-- Opening Marker --

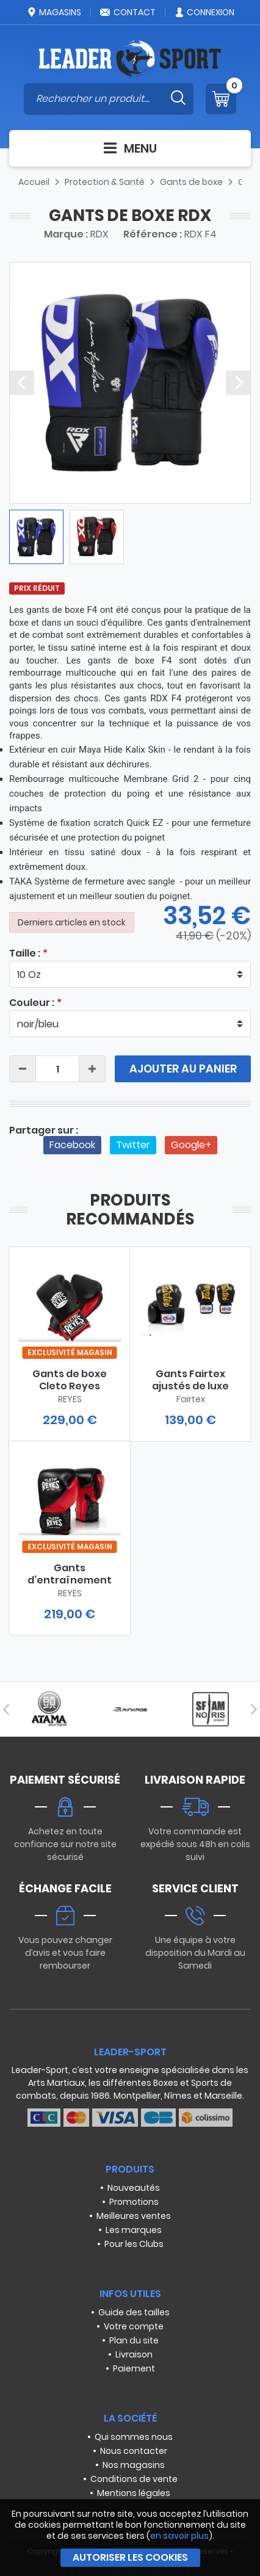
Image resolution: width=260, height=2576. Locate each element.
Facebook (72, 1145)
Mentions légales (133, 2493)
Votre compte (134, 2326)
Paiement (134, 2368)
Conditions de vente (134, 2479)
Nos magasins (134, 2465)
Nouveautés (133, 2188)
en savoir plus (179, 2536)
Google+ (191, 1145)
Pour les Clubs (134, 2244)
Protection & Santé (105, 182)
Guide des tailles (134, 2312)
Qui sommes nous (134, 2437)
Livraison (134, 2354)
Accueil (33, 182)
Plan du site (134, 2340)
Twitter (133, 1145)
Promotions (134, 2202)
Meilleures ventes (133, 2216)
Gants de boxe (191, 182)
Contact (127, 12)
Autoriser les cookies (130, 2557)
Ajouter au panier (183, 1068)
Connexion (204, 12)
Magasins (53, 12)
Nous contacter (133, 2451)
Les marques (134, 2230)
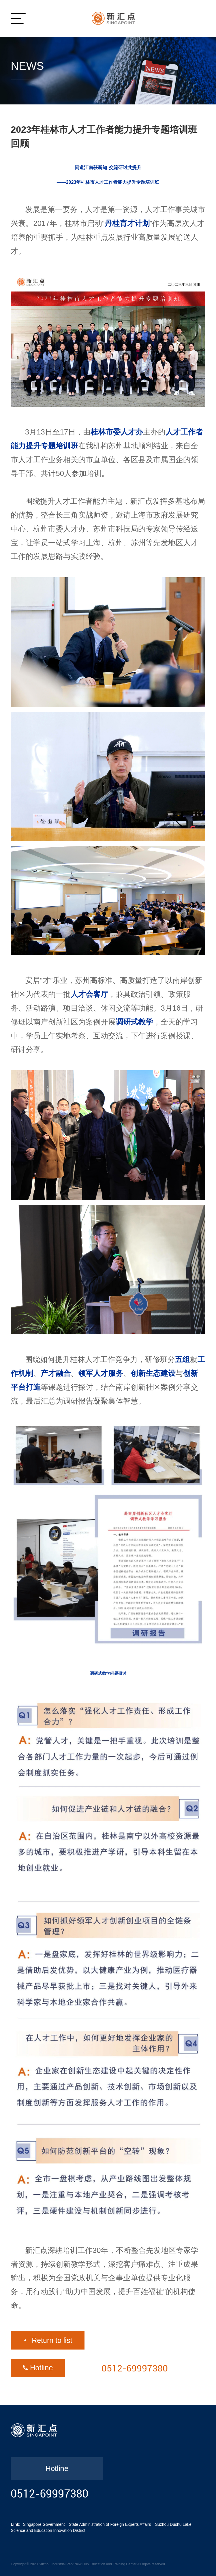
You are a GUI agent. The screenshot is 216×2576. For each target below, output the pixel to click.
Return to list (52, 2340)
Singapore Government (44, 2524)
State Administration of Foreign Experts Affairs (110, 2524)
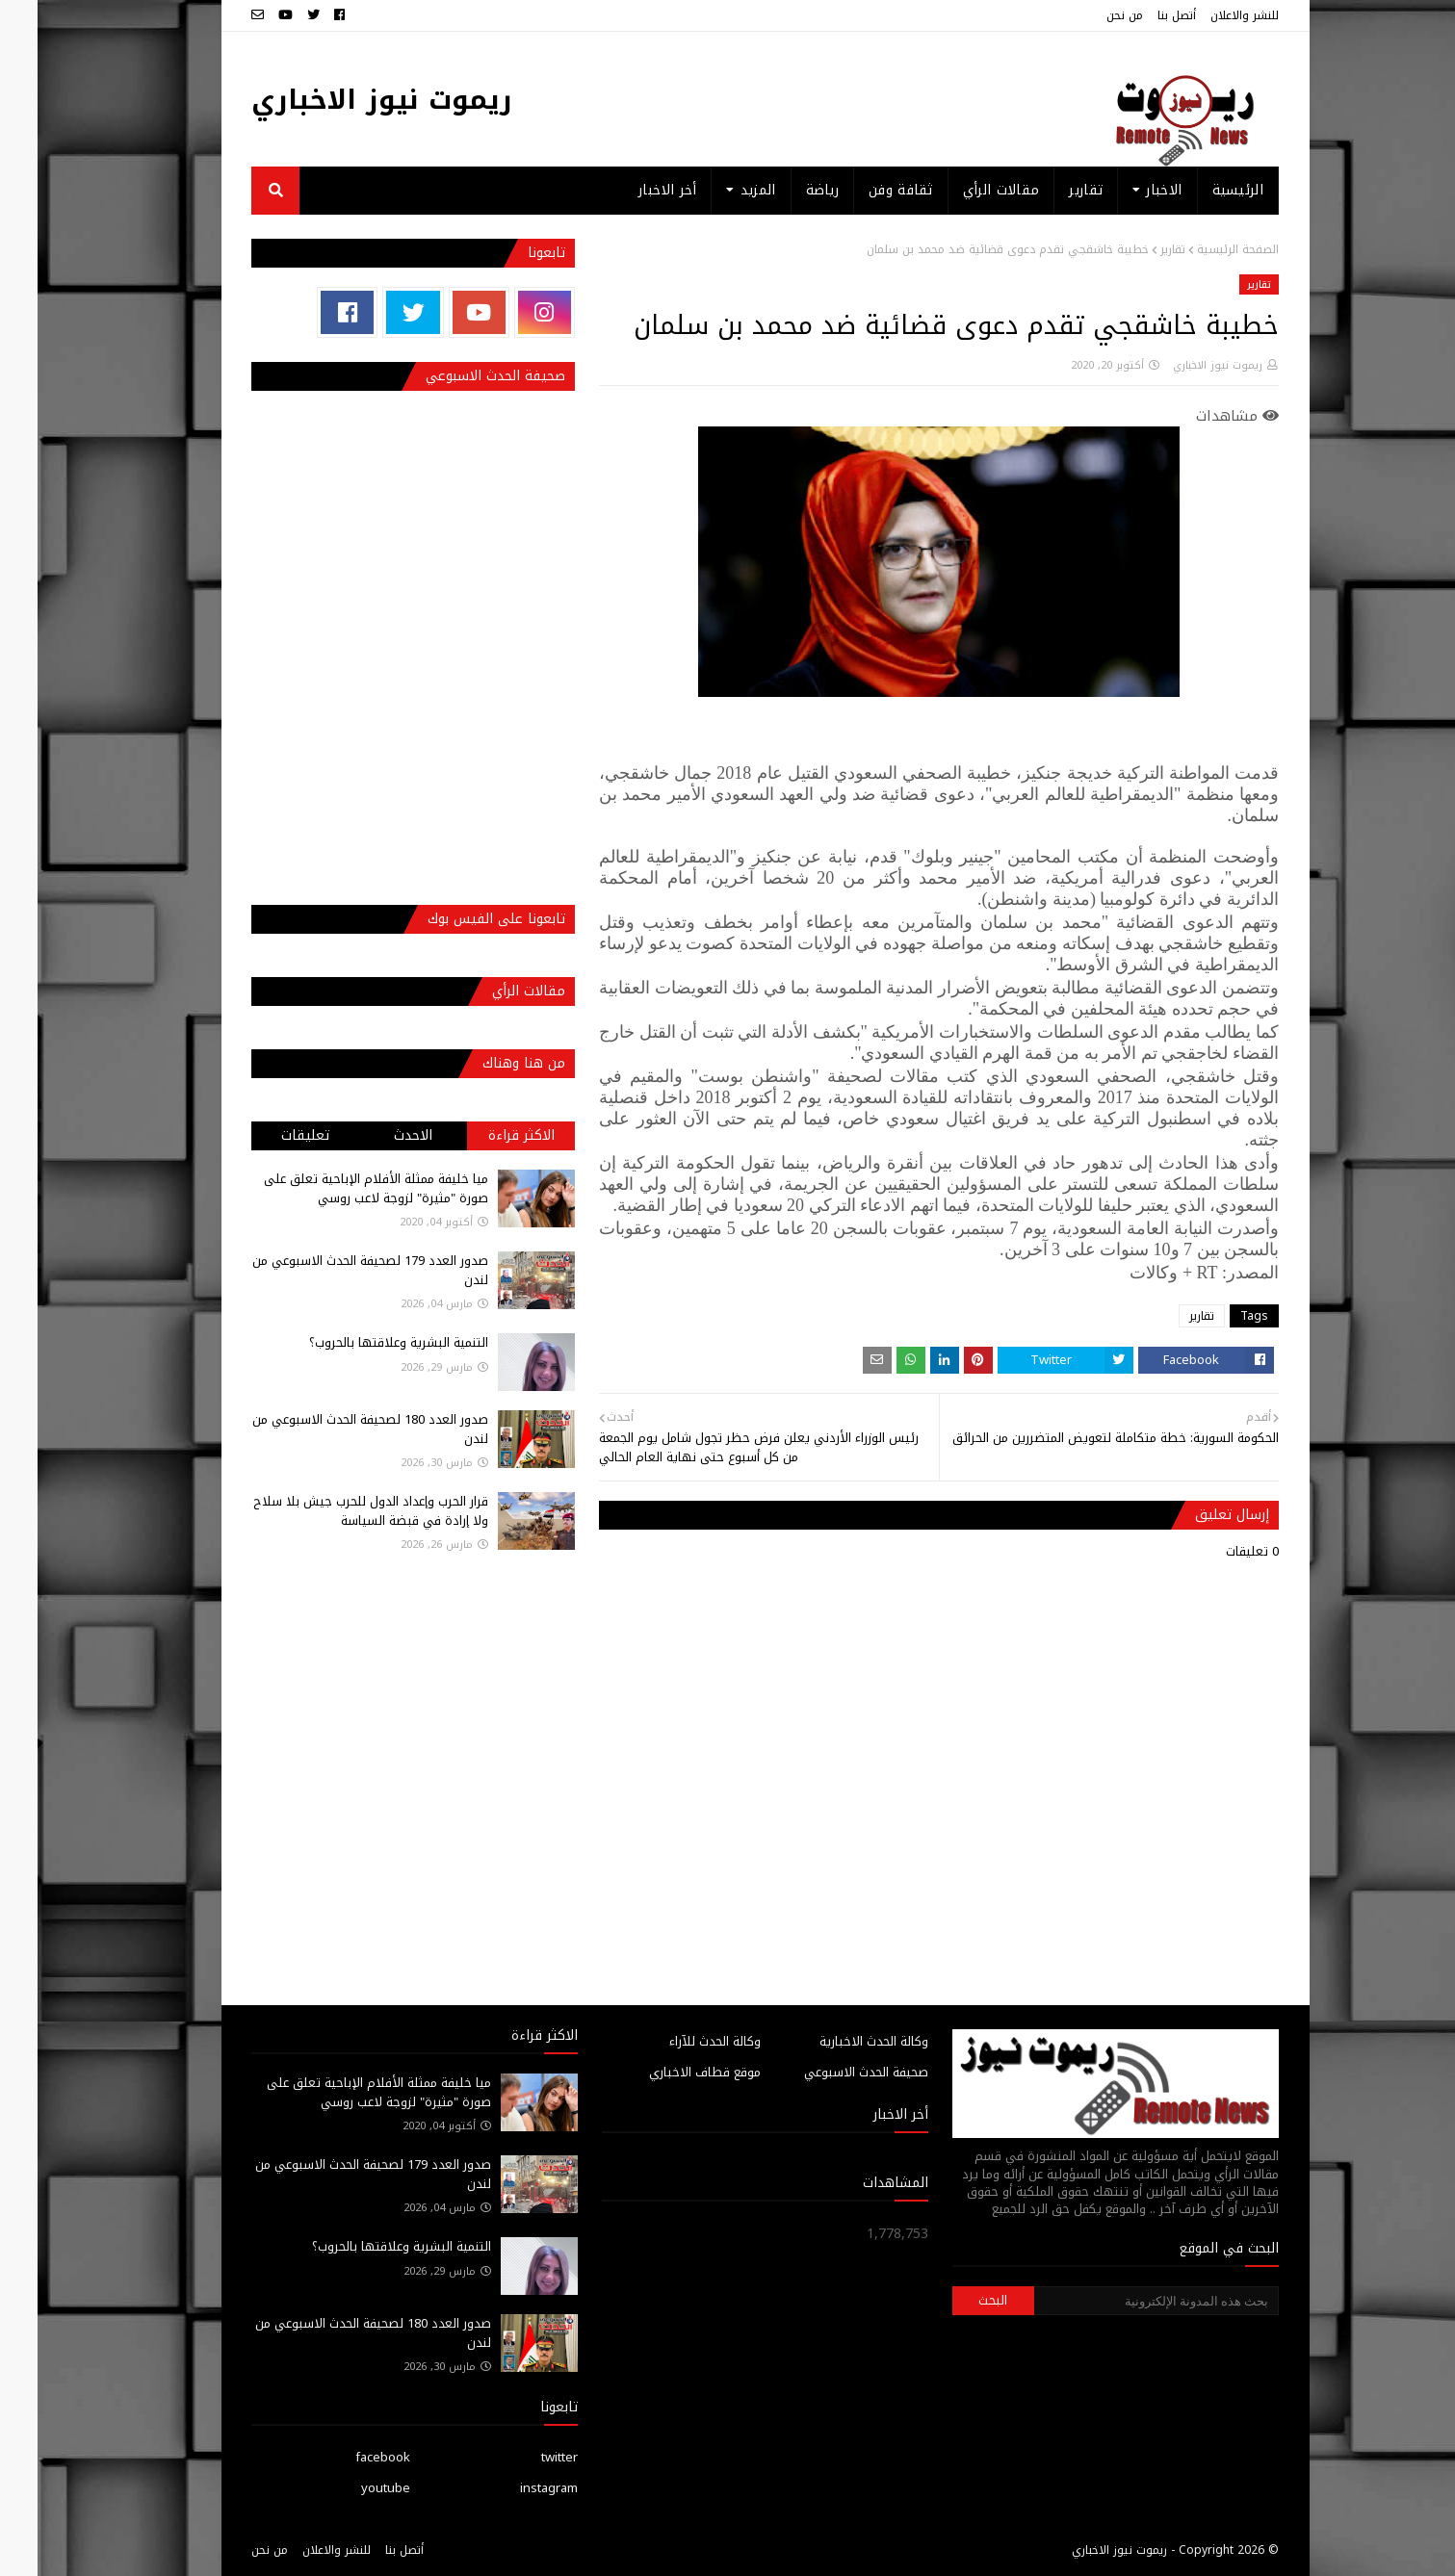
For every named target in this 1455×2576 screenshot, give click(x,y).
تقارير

-- Closing Marker --

From the first line to the last, set down the records exactly, leaving out images.

Image resolution: width=260, height=2576. Locate each element.
Facebook (72, 1145)
Mentions légales (133, 2493)
Votre compte (134, 2326)
Paiement (134, 2368)
Conditions de vente (134, 2479)
Nos magasins (134, 2465)
Nouveautés (133, 2188)
en savoir plus (179, 2536)
Google+ (191, 1145)
Pour les Clubs (134, 2244)
Protection & Santé (105, 182)
Guide des tailles (134, 2312)
Qui sommes nous (134, 2437)
Livraison (134, 2354)
Accueil (33, 182)
Plan du site (134, 2340)
Twitter (133, 1145)
Promotions (134, 2202)
Meilleures ventes (133, 2216)
Gants de boxe (191, 182)
Contact (127, 12)
Autoriser les cookies (130, 2557)
Ajouter au panier (183, 1068)
Connexion (204, 12)
Magasins (53, 12)
Nous contacter (133, 2451)
Les marques (134, 2230)
You are a GUI agent. The screenshot is 216×2576. For each target below, output the pixel to click.
Return to list (52, 2340)
Singapore Government (44, 2524)
State Administration of Foreign Experts Affairs (110, 2524)
For every named target in this 1455×2576 screenshot, give click(x,y).
تقارير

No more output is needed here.